2019-Day 100: Nahmakanta daydreams and Rainbow Stream meltdowns edition

July 22, 2019

Other than an unwelcome bio break at 2:30 in the morning, I slept pretty well in our mosquito den. I felt bad for creaking around the cottage at that hour of the night, but there was no ignoring my bladder for 3 more hours. No, I did not walk all the way up to the fancy privies in the middle of the night, and yes, I did pee in the yard under a moonlit sky. Neither of us wanted to get out of bed, but we finally forced ourselves to muster around 6am. Oakland made the trek to the privy first, then I followed suit. The privies were theoretically gendered (should one choose to pay attention to useless distinctions when we’re talking about a wooden platform with a hole in it). We were the only female bodied people on site, so we had that privy all to ourselves. After the necessary duties, we got dressed and packed our bags. My left eyelid was swollen and my left temple was slightly painful. This led me to a minor anxiety spiral about a recurrence of the shingles that I’d had in December of 2018, but I wasn’t feeling any nerve pain or itching, so I did my best to let go of my impending doom narrative. Oakland took a picture of my eyelid so we could monitor the situation, and we continued clearing our gear out of the room.

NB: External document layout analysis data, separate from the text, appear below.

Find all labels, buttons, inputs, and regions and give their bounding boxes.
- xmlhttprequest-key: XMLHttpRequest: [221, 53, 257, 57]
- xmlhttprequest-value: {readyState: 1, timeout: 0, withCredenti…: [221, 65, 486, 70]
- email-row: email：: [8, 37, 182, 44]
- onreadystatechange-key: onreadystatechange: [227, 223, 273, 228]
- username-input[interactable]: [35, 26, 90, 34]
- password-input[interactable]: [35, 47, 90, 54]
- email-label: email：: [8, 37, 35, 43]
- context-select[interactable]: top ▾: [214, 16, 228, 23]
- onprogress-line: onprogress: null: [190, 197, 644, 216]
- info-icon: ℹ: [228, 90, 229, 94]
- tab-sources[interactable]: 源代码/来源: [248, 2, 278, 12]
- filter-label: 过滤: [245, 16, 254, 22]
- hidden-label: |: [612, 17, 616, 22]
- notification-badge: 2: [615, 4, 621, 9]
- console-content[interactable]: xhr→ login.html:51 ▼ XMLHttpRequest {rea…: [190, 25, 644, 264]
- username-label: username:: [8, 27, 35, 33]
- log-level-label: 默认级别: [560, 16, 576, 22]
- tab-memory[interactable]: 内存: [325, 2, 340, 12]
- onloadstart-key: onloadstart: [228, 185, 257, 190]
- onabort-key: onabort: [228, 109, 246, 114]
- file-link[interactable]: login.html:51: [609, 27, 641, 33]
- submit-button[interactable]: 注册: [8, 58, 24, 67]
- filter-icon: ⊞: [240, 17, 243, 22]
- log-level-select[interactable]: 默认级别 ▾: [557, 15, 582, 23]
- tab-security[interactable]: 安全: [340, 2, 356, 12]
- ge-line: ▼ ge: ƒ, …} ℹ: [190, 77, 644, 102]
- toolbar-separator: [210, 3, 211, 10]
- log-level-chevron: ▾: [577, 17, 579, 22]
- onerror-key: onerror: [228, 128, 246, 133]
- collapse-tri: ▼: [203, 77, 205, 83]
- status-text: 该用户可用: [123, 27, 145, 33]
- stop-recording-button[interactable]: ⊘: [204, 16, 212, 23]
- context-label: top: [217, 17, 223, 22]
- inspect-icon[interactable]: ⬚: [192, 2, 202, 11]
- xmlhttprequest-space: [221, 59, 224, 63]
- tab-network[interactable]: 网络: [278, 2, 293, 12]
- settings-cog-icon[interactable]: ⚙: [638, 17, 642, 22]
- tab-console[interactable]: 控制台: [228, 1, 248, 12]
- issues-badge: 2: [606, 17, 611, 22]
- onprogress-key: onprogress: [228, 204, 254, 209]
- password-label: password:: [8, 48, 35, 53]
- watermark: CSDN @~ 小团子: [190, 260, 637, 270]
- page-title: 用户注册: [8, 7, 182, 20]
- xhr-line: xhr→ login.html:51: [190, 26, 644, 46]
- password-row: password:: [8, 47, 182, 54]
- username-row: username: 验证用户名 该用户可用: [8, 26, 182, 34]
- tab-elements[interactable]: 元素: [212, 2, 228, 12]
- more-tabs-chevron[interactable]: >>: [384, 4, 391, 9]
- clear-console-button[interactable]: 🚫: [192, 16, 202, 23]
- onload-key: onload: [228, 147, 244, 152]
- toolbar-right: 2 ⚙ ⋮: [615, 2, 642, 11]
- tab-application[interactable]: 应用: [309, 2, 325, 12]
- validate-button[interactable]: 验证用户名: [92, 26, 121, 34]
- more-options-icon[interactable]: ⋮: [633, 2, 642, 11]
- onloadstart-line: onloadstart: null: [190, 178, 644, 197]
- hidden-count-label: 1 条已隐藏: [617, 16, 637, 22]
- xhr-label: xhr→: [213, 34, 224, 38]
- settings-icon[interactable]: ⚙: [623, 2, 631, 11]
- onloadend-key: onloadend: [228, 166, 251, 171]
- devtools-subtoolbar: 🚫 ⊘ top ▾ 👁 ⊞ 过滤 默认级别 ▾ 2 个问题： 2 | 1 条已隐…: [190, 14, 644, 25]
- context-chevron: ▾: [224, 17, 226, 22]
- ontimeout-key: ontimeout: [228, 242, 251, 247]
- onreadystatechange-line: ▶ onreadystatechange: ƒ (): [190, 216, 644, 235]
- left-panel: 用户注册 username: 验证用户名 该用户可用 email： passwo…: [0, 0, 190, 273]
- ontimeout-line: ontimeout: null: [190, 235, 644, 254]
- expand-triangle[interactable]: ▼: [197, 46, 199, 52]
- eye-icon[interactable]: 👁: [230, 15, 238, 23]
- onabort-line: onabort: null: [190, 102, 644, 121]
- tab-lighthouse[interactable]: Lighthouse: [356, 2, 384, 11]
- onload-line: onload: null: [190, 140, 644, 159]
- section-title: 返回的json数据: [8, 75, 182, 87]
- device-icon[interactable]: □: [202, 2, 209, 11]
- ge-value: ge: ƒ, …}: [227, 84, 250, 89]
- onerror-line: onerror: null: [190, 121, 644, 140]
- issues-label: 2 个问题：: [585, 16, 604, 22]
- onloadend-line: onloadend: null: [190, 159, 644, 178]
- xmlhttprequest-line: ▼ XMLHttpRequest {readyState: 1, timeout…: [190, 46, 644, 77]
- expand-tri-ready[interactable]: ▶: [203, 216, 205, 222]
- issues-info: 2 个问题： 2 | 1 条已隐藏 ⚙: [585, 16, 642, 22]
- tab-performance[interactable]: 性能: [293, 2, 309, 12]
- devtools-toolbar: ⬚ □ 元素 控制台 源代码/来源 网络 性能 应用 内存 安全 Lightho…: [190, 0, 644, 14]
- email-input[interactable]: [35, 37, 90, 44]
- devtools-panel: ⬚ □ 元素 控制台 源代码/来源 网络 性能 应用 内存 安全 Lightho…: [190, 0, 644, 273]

We went up to main building with AB and loitered on the porch watching a hummingbird zoom around. The dude bro contingency drank coffee and smoked a variety of substances while we waited for the building to open. One of the kids perused a trump book, which made me cringe. We were beckoned for breakfast at 7:30am sharp and received strict instructions to take 4 pieces bacon, about two scrambled eggs worth from a communal bowl, and 1 English muffin that had been toasted and buttered. I worried that the bros would be careless with their egg portions, but they were actually pretty polite. Then came the silence of long distance hikers eating home cooked food. In addition to our previously mentioned rations, we were provided with all you can eat blueberry pancakes (sadly no butter). They weren’t as good as Shaws, but they were well worth the impending shortness of breath I would feel after eating 3 of them AND an english muffin covered in strawberry jam. Oakland also managed to consume 3 pancakes, which was a feat for her usually restrained breakfast appetite.

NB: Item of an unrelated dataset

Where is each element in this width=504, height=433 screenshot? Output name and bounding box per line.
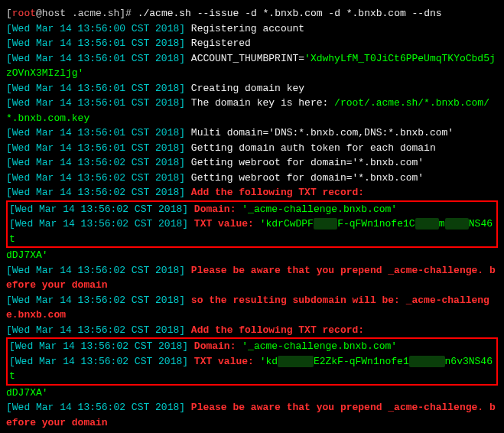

Around 8, we slowly rose from our chairs and settled our payment with Bill. Then we returned to the cottage to brush our teeth and finalize our packs. We confirmed our hotel reservations with HQ for Monday, August 4th in Millinocket. AB kindly brought my electronics bag back to the cottage because he had been in the main building when Linda returned with everyone’s tech. My brick was fully charged, which was an unexpected luxury given the power situation. We went back up to the front porch to wait for our boat ride back to the trail side dock.

The dopey black lab kept us company as we silently judged the gaggle of bros, several of whom continued to enjoy their locally sourced joints (who knew the Trumpers would also provide “complimentary” pot with a $40 lighter).

Bill announced that we would be going back to the AT dock in two trips of four people. Feeling pushy and in no mood to watch the speedy bro-squad get first dibs, I immediately said, “Okay, who wants to go with the slower hikers in the first boat??” The smokers declined with no resistance while AB and the nice kid from dinner decided to join us. I gave the dopey lab, whose name is Trapper (found it in today’s creature feature notes!) a goodbye pat, and we piled into the boat.

Three minutes later, we stood on the floating dock saying goodbye to Bill. He gave the men handshakes and made no moves to do the same for us, so we busied ourselves with our packs.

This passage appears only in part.